En ce qui concerne la connectique, on peut trouver sur les systèmes OSF (technologie Optique Sans Fil) trois types de ports:

1- Les ports de données utiles: pour les modèles à faible bande passante il s’agira de ports de type RJ-45 tandis que les modèles à bande passante plus élevée seront dotés de ports optiques. Afin d’offrir une plus grande flexibilité, certains appareils sont équipés des deux types de ports.

2- Les ports électriques qui fournissent l’alimentation électrique nécessaire.

3- Le port de données de gestion: Il s’agit des données envoyées ou reçues par le gestionnaire du réseau afin de surveiller ou de contrôler le dispositif optique. Ce port est optionnel, comme les données de gestion peuvent très bien être transmises parmi les données utiles grâce à un adressage IP.

On parle de système de gestion « in-band » lorsque les données de gestion sont transmises dans le flux des données utiles et de système de gestion « out-band » lorsque celle-ci se fait par l’intermédiaire d’un réseau indépendant.

Les systèmes « in- band » ont pour avantage d’économiser l’installation d’un réseau redondant. Par contre, ils ne permettront pas la communication avec les dispositifs lors d’un dysfonctionnement de ceux-ci.

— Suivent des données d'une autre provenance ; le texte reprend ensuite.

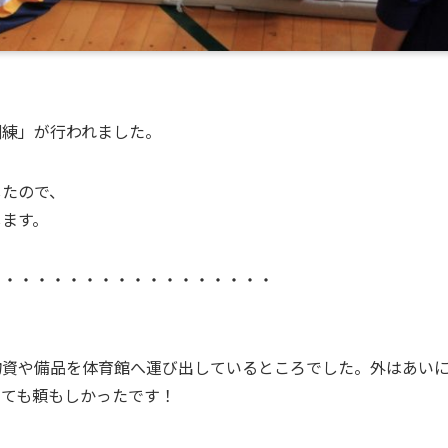
訓練」が行われました。
したので、
します。
・・・・・・・・・・・・・・・・・・
物資や備品を体育館へ運び出しているところでした。外はあい
とても頼もしかったです！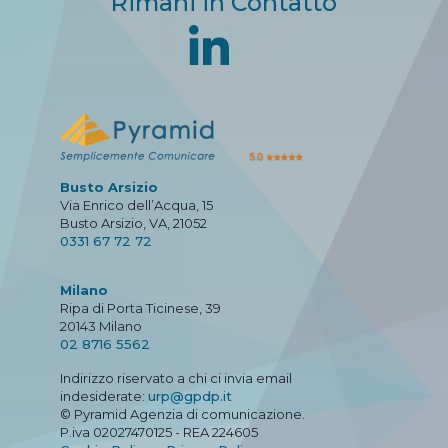
Rimani in Contatto
Busto Arsizio
Via Enrico dell’Acqua, 15
Busto Arsizio, VA, 21052
0331 67 72 72
Milano
Ripa di Porta Ticinese, 39
20143 Milano
02 8716 5562
Indirizzo riservato a chi ci invia email
indesiderate:
urp@gpdp.it
© Pyramid Agenzia di comunicazione.
P.iva 02027470125 - REA 224605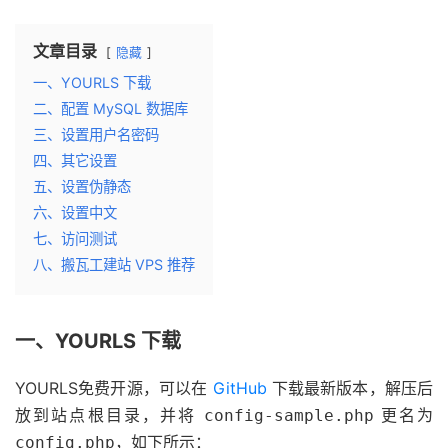
文章目录
隐藏
一、YOURLS 下载
二、配置 MySQL 数据库
三、设置用户名密码
四、其它设置
五、设置伪静态
六、设置中文
七、访问测试
八、搬瓦工建站 VPS 推荐
一、YOURLS 下载
YOURLS免费开源，可以在
GitHub
下载最新版本，解压后
放到站点根目录，并将
更名为
config-sample.php
，如下所示：
config.php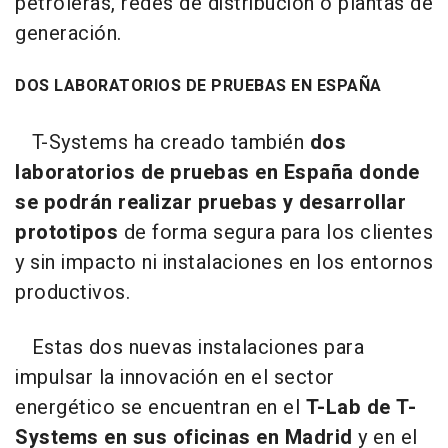
petroleras, redes de distribución o plantas de
generación.
DOS LABORATORIOS DE PRUEBAS EN ESPAÑA
T-Systems ha creado también
dos
laboratorios de pruebas en España donde
se podrán realizar pruebas y desarrollar
prototipos
de forma segura para los clientes
y sin impacto ni instalaciones en los entornos
productivos.
Estas dos nuevas instalaciones para
impulsar la innovación en el sector
energético se encuentran en el
T-Lab de T-
Systems en sus oficinas en Madrid
y en el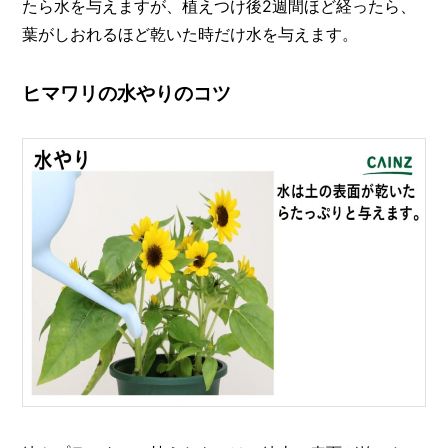
たら水を与えますが、植えつけ後2週間ほど経ったら、
葉がしおれるほど乾いた時だけ水を与えます。
ヒマワリの水やりのコツ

Le langage utilisé pour transmettre les données de gestion est généralement le « Simple Network Management Protocol » ou SNMP. Mais il ne suffit pas que les constructeurs rendent leurs dispositifs compatibles avec ce langage: il faut également fournir une interface logicielle adéquate qui s’intègre dans le système de gestion de réseau global de l’utilisateur d’OSF (technologie Optique Sans Fil).